Pursuant to the above provisions, the Cabinet Secretary issued a public notice[5] to the effect that Registrars will no longer register long-term leases unless they are accompanied with sectional plans.

Regulation 18 of the Regulations provides that pursuant to section 13(2) of the Act, all long-term leases shall be converted[6] to sectional units in accordance with the Regulations. Long-term leases to be converted to sectional titles include where:

a.     all the units have been transferred to the respective owners and the reversionary interest has been transferred to the management company to hold in trust for the owners; or

b.     all the units have been transferred to the respective owners and the reversionary interest is by written agreement intended to be transferred to the management company to hold in trust for the owners; or

c.     part of the units have been transferred to the respective owners and the reversionary interest is by written agreement intended to be transferred to the management company to hold in trust for the owners.

Therefore, where all or part of the units have been transferred to the respective owners and they meet either of the criteria above, long-term leases will have to be converted to sectional titles.

Regulation 22 of the Regulations however provides for categories of long-term leases that are exempt from conversion.

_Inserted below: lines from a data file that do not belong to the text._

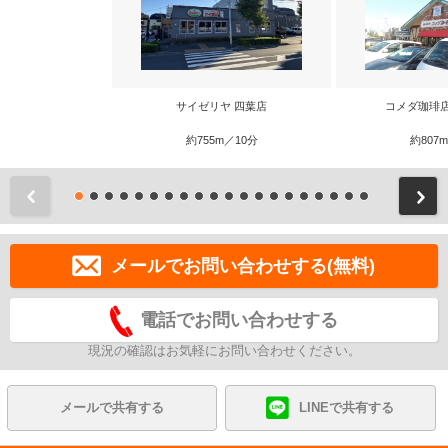
サイゼリヤ 四葉店
コメダ珈琲
約755m／10分
約807
前
メールでお問い合わせする(無料)
電話でお問い合わせする
現況の確認はお気軽にお問い合わせください。
メールで共有する
LINEで共有する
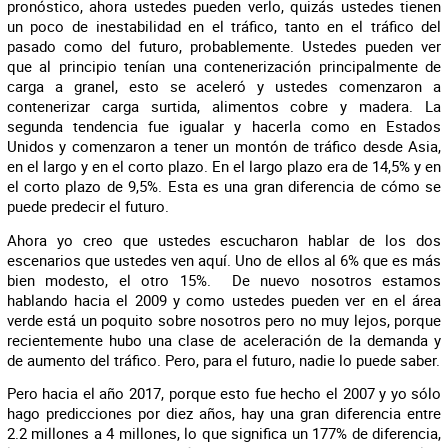
pronóstico, ahora ustedes pueden verlo, quizás ustedes tienen
un poco de inestabilidad en el tráfico, tanto en el tráfico del
pasado como del futuro, probablemente. Ustedes pueden ver
que al principio tenían una contenerización principalmente de
carga a granel, esto se aceleró y ustedes comenzaron a
contenerizar carga surtida, alimentos cobre y madera. La
segunda tendencia fue igualar y hacerla como en Estados
Unidos y comenzaron a tener un montón de tráfico desde Asia,
en el largo y en el corto plazo. En el largo plazo era de 14,5% y en
el corto plazo de 9,5%. Esta es una gran diferencia de cómo se
puede predecir el futuro.
Ahora yo creo que ustedes escucharon hablar de los dos
escenarios que ustedes ven aquí. Uno de ellos al 6% que es más
bien modesto, el otro 15%. De nuevo nosotros estamos
hablando hacia el 2009 y como ustedes pueden ver en el área
verde está un poquito sobre nosotros pero no muy lejos, porque
recientemente hubo una clase de aceleración de la demanda y
de aumento del tráfico. Pero, para el futuro, nadie lo puede saber.
Pero hacia el año 2017, porque esto fue hecho el 2007 y yo sólo
hago predicciones por diez años, hay una gran diferencia entre
2.2 millones a 4 millones, lo que significa un 177% de diferencia,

These include long term leases:

a.     which it is expressly provided by the agreement that reversionary interest belongs to the developer or management company as legal owner and not as a trustee;

b.     large mixed-use developments and phased developments where it is by agreement provided that reversion shall be retained by the developer or to be otherwise held by a management company; or

c.     projects of strategic national importance, substantial transactions, and special economic zones, which by their nature, renders it impractical to relinquish reversionary interest.

5.     Conclusion

The Act is progressive and once fully operational it will simplify the process of registering sectional properties thus creating a conducive environment for investors and property dealers.


Jessica Mwenje, Partner and Head of the Real Estate Department, MMC Asafo

Henry Omukubi, Associate, MMC Asafo

Jessica Opiyo, Associate, MMC Asafo

[1] The Land Act, No. 6 of 2012 and Land Registration Act No. 3 of 2012
[2] This was vide Legal Notice 236 of 2021 issued on 26th November 2021.
[3] Section 54(5)
[4] Regulation 77
[5] The notice can be accessed through the link:
[6] An application for conversion is to be made through Form SP 16 accompanied with the Sectional Plan; Sub-leases or long-term leases; original title of the land parcel; and the parcel title or a copy of the parcel title.